To the optimization algorithm there is a difference between using ModelMultiplexer and using a parameter to discard some of the dimensions: With ModelMultiplexer, you have a parameter dim2.init, and an unrelated parameter dim3.init, while with truncation you use the same parameter for all dimension cases. Your tuner may find, for example, that the specific vector c(A, B, C) works well for init with n == 3 (or dim3.init). If you just truncate the init vector within the learner function, then the vector c(A, B) will be preferred when n == 2 (i.e. the tuner doesn't know that C is not being used and just tries c(A, B, C)); if you use ModelMultiplexer and hence a different parameter for the n == 2 case, then the tuner will not be able to carry over any information. As long as there is some relationship between your outcome (model performance) and vector values even for different values of n you should prefer the truncation method. When truncating it might be useful to consider what part of the vector to truncate.
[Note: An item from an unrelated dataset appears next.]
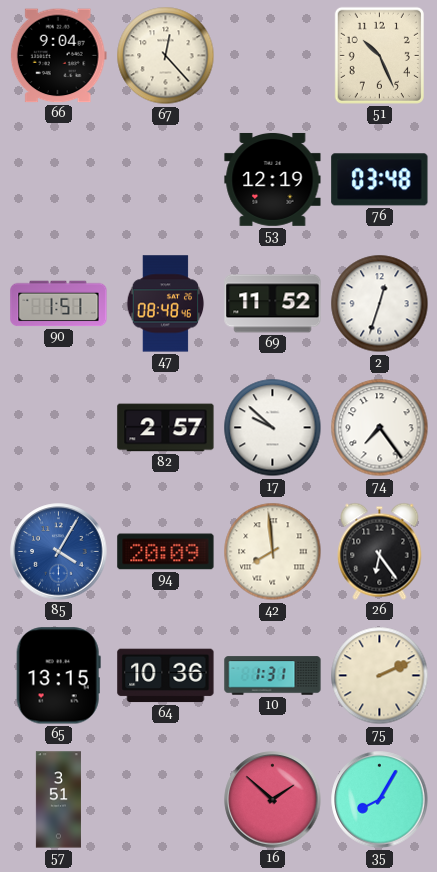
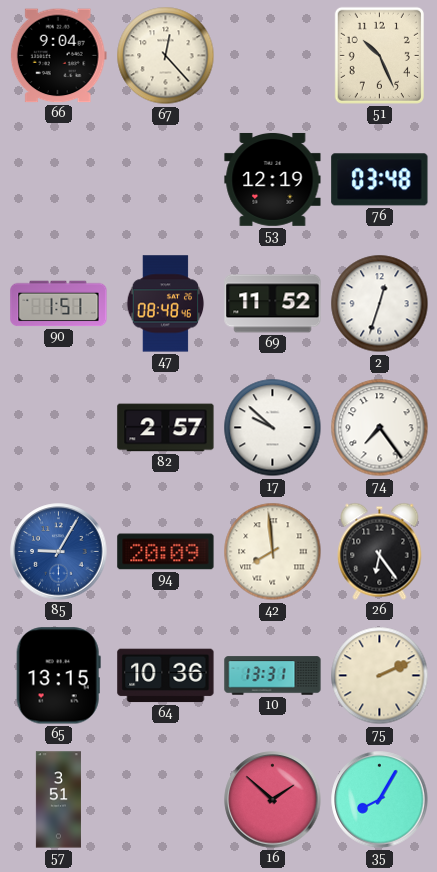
85: 4:05 -> 9:05
10: 1:31 -> 13:31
Ask yourself, is the performance with init = c(A, B, C, D) generally more similar to init = c(A, B), or to init = c(C, D), or init = c(A, D), or something else (init = c(A + B, C + D)/2)?

You should be aware that optimising over a high dimensional parameter space is expensive, so if you have some ways of parametrising the most likely interesting values of init with fewer parameters you should probably do that.

You should not consider 3. if you have the option of writing the learner function; .weights is a special parameter name because it clashes with the internal parameter used for handling case weights in training data, which learners without the "weights" property ignore and therefore remains as a "free" dummy parameter.

Tuning with irace should work out of the box with mlr just as much as mbo does. (There is an issue that it has problems with requirements that depend on DiscreteParam that do not have exclusively character values, but most people don't use non-character-DiscreteParams).

Thanks @mb706 , nice explanation.

Two things about the truncation strategy:

  1. Assuming that the maximum value for n is 10, the initial design of the parameter init in MBO would always be 10-dimensional. right? Does it not affect to the performance of the optimization process?

  2. Another issue is that the values of vector init have a constraint, they must sum up 1 (it is a probability vector, see #451 ). Currently I am coding that as a trafo, but I don't know how to proceed if the vector has always the maximum length.

Many thanks for your help again!!

mb706 commented
  1. Exactly. Which method you choose to use will very likely affect optimization performance, it's a bit hard to say in which way.
  2. You could do the transformation inside the learner. I.e.
    init <- init[1:n]
    init <- normalise(init)
    (for whatever normalisation method you choose)

Ok, now I have a clearer picture of this issue. I'll report back in case of further related questions.

Thank you again!